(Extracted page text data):
━━━━━━━━━━━━━━━━━━━━
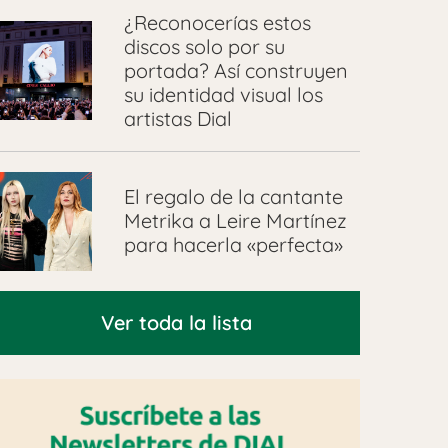
¿Reconocerías estos
discos solo por su
portada? Así construyen
su identidad visual los
artistas Dial
El regalo de la cantante
Metrika a Leire Martínez
para hacerla «perfecta»
Ver toda la lista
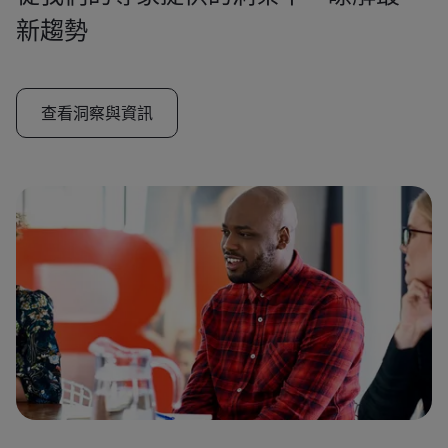
新趨勢
查看洞察與資訊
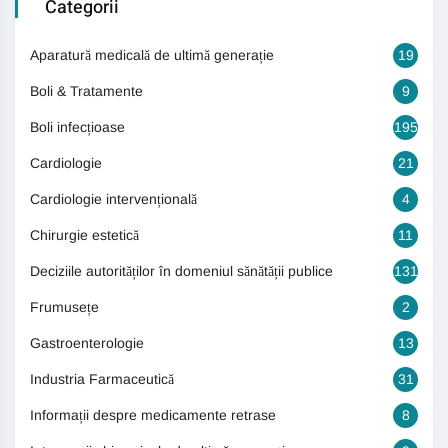
Categorii
Aparatură medicală de ultimă generație
19
Boli & Tratamente
9
Boli infecțioase
195
Cardiologie
21
Cardiologie intervențională
4
Chirurgie estetică
11
Deciziile autorităților în domeniul sănătății publice
131
Frumusețe
2
Gastroenterologie
13
Industria Farmaceutică
31
Informații despre medicamente retrase
8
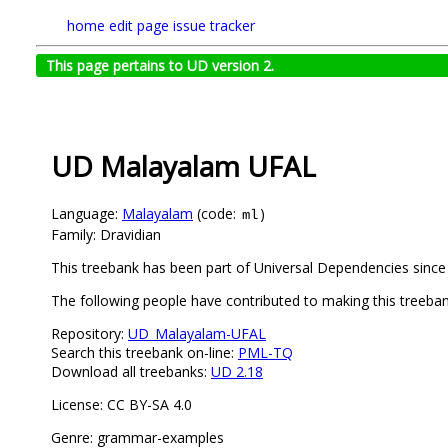
home
edit page
issue tracker
This page pertains to UD version 2.
UD Malayalam UFAL
Language:
Malayalam
(code:
)
ml
Family: Dravidian
This treebank has been part of Universal Dependencies since
The following people have contributed to making this treeba
Repository:
UD_Malayalam-UFAL
Search this treebank on-line:
PML-TQ
Download all treebanks:
UD 2.18
License: CC BY-SA 4.0
Genre: grammar-examples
━━━━━━━━━━━━━━━━━━━━
(WORK REQUIRED):
If a line of the data above contains "Cardiologie", copy it out.

(EXERCISE RESPONSE):
Cardiologie
Cardiologie intervențională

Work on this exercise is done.